From UA Libraries Digital Services Planning and Documentation
Revision as of 11:15, 28 May 2013 by Kgmatheny (talk | contribs) (Scripts)

Organizational Differences


Box = physical box you’re working from

  • Example: 4043b

Run = all the boxes with the same 4-digit number

  • Example: Run 4043 = Box 4043a, 4043b, and 4043c

File Naming

1. Item number = last 3 digits of run number + four-digit sequential number

2. The sequential numbering applies to the whole run, not just a single box.

  • Example: Box 4043a, the first to be digitized for the 4043 run, has 15 items. Their filenames look like this: u0003_0000555_0430001, u0003_0000555_0430002 … u0003_0000555_0430015. Box 4043b, the second to be digitized for the run, has 13 items in it. Their filenames look like this: u0003_0000555_0430016, u0003_0000555_0430017 … u0003_0000555_0430028.

Box/Run Assignment

1. There should never be (1) multiple people working on a single box at once or (2) one or more people working on multiple boxes in the same run at once

  • Example: If you’re working on 4043b…
    • No one else should be working in 4043b.
    • No one – including you – should be working in 4043a or 4043c either.

2. If you can’t finish a box or run, it should be completely turned over to someone else.

  • Example: If you can’t complete 4043b, find someone else to take responsibility for that box (and the remainder of the 4043 run). That person finishes box 4043b and moves on to 4043c. If you finish 4043b but can’t continue the run, find someone else to take responsibility for the 4043 run. That person moves on to 4043c.

3. The person of record for a run should be listed on the white board.


1. Batches are created before capture begins, not assigned after the fact, prior to upload. After you upload a batch, then (1) assign a new batch number, (2) create a spreadsheet for that batch, and (3) begin logging your work there. 2. Batch numbers are sequential, completely unrelated to the run/box number

  • Example: You are working in box 4043a, which is batch number 25, and you have hit 300 items. It’s time for a new batch, and the last batch number being used (by one of your coworkers) is 28. You create batch 29 for your continuing work in box 4043a. You reach the end of that box, but your batch has only 72 items in it. You continue batch 29 with the next box you begin work on, even if it’s not in the 4043 run.

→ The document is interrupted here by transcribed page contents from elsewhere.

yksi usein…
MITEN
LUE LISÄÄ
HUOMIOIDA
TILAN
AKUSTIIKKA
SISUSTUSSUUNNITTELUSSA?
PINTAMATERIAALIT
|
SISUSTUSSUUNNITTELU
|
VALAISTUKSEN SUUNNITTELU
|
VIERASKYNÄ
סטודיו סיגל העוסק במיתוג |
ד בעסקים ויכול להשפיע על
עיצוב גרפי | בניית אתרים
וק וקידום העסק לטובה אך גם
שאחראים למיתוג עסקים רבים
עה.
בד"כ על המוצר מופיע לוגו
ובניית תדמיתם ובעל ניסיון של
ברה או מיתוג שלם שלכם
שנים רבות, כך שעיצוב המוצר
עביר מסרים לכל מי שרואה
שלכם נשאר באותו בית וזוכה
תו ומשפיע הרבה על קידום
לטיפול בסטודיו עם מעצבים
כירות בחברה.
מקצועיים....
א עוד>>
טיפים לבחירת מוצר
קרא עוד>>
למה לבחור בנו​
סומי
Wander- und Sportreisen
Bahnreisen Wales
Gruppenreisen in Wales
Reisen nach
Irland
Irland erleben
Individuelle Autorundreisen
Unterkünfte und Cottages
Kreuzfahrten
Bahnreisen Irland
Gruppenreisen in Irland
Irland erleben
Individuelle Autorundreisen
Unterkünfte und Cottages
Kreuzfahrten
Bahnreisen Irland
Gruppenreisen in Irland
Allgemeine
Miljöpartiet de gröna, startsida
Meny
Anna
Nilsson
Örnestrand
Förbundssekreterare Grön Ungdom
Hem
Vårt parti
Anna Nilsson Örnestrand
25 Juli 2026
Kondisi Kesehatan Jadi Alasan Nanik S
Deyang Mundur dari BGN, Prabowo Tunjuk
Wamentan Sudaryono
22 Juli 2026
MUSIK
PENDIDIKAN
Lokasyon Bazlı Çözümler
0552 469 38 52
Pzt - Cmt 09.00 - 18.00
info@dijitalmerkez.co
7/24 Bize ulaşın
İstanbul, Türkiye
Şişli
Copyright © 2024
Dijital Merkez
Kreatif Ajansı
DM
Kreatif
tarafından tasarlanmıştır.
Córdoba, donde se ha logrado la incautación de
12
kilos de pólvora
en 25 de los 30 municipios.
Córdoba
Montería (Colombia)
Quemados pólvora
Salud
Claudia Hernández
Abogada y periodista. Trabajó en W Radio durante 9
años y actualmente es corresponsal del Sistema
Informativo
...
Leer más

3. Each batch goes into its own Scans folder 4. Each Scans folder is used by only one staff member, period

  • Example: You took over the 6832 box number from someone else, and they had only done a few items toward batch 17. You do not continue batch 17. You begin a new batch number with a new Scans folder.

Documentation Differences


This collection may or may not have a collection info xml in the Admin folder. Don’t worry about making one if it doesn’t. It is not a new collection At the start of work on a new batch, open the match file template, found in the collection’s admin folder, and save it with the next available batch number, named in this format:

  • [collnum].[batchnum].match.xlsx
  • Example: u0003_0000555.2.match.xlsx

Then create a new Scans folder, labeled in this format:

  • Scans_[batchnum][staff initials]
  • Example: Austin, batch 22 = Scans_22AD

Prep for Upload

There is no log file export. The tracking data stays with the match data, in the Metadata folder. The Excel version of the match file is for internal use only. We are not turning it over to the Metadata Unit. It houses the data during capture, to be exported as a .txt file, named in the same format as the Excel file:

  • Example: u0003_0000555.2.match.txt

Additional Internal Tracking

Please use the dry erase board in 215 to indicate which box you’re working on

The in-progress collection Admin folder contains a document called u0003_0000555.tracking.xslx. Use it to indicate the staff member working on a box, and the box’s status:

  • in progress: used when you're actively working on a box; if it’s helpful, use the notes column to mark what folder you’re on (although this can definitely be done physically with a paper marker instead!)
  • complete: used to note that capture is complete for a box (not necessarily that it's been uploaded)
  • incomplete: used if you haven’t completed a box and can’t do so for the foreseeable future, such as when the archivists request a return of a box before you’re done with it; use the notes column to mark where you left off (at the folder or even item level)

Capture Differences


We receive no item-level metadata from the archivists for this collection, so there is nothing to check your capture against. In this case, it is our responsibility to look at the material as we work and record data about it and our processing accurately.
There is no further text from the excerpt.